Une famille de fabricants et petits négociants de papier
Jean-Claude Oudot naît le 19 septembre 1804 à Dijon. Il est l’aîné d’une fratrie d’au moins cinq garçons. Son père, fils de cultivateur, Jean-Claude Oudot (1773-1850), originaire de Saint-Bresson (Haute-Saône), est marchand de chiffons. Sa mère, Anne Contour (1783-1842) est fille d’un papetier de Velars-sur-Ouche (Côte-d’Or). Jean-Claude Oudot, quant à lui est devenu marchand de papier et épouse le 27 septembre 1830, Catherine-Adèle Caillot, fille d’un employé de la préfecture, alors décédé. Jean-Claude Oudot réside place Saint-Michel, n° 1 à Dijon. Aucun enfant ne semble être né de cette union [7]. La famille Oudot fait le commerce du papier et procède à des alliances matrimoniales intéressées.
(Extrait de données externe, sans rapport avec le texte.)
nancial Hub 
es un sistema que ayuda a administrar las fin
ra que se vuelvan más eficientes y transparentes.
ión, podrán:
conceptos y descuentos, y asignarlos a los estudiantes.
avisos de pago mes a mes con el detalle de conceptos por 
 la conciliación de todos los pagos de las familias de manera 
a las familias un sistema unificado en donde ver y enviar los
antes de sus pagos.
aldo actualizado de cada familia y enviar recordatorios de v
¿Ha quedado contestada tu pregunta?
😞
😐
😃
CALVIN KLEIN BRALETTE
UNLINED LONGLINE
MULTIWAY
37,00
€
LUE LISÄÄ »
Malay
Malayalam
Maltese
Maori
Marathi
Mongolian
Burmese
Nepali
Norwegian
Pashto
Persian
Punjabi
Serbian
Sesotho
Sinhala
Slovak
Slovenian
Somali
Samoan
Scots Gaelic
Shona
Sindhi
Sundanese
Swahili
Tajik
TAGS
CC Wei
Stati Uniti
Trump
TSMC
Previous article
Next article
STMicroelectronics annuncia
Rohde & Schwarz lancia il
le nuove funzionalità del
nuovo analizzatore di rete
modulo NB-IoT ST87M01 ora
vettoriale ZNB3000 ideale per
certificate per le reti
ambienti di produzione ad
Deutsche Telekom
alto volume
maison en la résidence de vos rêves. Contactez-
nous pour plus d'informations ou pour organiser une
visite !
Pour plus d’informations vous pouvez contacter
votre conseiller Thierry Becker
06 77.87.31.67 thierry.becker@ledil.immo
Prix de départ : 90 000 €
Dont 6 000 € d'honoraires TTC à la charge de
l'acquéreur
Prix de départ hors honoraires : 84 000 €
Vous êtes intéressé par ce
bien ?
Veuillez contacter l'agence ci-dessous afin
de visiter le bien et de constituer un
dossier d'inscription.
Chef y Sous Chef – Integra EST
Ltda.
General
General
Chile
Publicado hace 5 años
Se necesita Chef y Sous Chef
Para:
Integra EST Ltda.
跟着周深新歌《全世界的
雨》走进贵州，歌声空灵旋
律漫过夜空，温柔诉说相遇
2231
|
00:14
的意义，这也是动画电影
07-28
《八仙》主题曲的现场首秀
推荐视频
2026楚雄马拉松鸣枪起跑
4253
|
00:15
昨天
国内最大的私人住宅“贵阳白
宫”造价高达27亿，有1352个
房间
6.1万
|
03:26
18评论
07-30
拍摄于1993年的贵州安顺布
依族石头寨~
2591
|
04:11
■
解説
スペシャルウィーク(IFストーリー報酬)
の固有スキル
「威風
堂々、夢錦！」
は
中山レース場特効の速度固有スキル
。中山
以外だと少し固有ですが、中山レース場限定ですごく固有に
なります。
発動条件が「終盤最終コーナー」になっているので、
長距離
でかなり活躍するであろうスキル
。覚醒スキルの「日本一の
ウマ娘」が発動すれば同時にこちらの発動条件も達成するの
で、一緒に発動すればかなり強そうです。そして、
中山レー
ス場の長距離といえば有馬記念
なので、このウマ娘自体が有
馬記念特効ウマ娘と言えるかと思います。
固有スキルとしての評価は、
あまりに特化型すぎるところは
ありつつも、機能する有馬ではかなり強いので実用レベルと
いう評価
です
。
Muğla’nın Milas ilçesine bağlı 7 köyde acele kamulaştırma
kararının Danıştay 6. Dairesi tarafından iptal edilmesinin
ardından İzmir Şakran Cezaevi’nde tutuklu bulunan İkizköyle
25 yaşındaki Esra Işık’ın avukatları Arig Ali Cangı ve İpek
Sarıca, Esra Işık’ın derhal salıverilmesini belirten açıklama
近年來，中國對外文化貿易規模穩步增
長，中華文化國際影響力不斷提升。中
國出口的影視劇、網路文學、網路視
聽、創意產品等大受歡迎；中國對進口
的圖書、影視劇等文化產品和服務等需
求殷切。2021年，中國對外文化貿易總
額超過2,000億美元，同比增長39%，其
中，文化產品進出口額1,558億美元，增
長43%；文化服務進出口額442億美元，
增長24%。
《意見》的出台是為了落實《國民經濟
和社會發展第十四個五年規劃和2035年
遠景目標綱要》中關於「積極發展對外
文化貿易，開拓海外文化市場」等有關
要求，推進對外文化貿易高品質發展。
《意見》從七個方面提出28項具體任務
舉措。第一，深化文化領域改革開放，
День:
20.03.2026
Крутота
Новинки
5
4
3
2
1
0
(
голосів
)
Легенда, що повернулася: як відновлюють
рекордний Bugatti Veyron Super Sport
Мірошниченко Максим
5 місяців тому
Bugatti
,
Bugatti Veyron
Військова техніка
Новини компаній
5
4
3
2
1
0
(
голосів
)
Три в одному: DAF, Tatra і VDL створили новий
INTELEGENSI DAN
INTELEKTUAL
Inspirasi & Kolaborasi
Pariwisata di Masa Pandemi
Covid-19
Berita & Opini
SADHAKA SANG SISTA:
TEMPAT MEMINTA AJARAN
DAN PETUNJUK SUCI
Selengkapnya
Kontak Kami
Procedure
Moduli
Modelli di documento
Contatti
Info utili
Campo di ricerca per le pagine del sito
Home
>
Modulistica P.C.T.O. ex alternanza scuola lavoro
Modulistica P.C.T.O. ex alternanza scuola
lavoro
Un oncle, papetier, prénommé également Jean-Claude Oudot (1754-1837) a épousé la mère d’Anne Contour, Anne-Marguerite Leroy-Contour, le 8 pluviôse an II. Lors du décès de cet oncle à Dijon en 1837, Jean-Claude Oudot qui effectue la déclaration est accompagné d’un jeune parent, Jean-Claude Oudot marchand de chiffons, âgé de 22 ans.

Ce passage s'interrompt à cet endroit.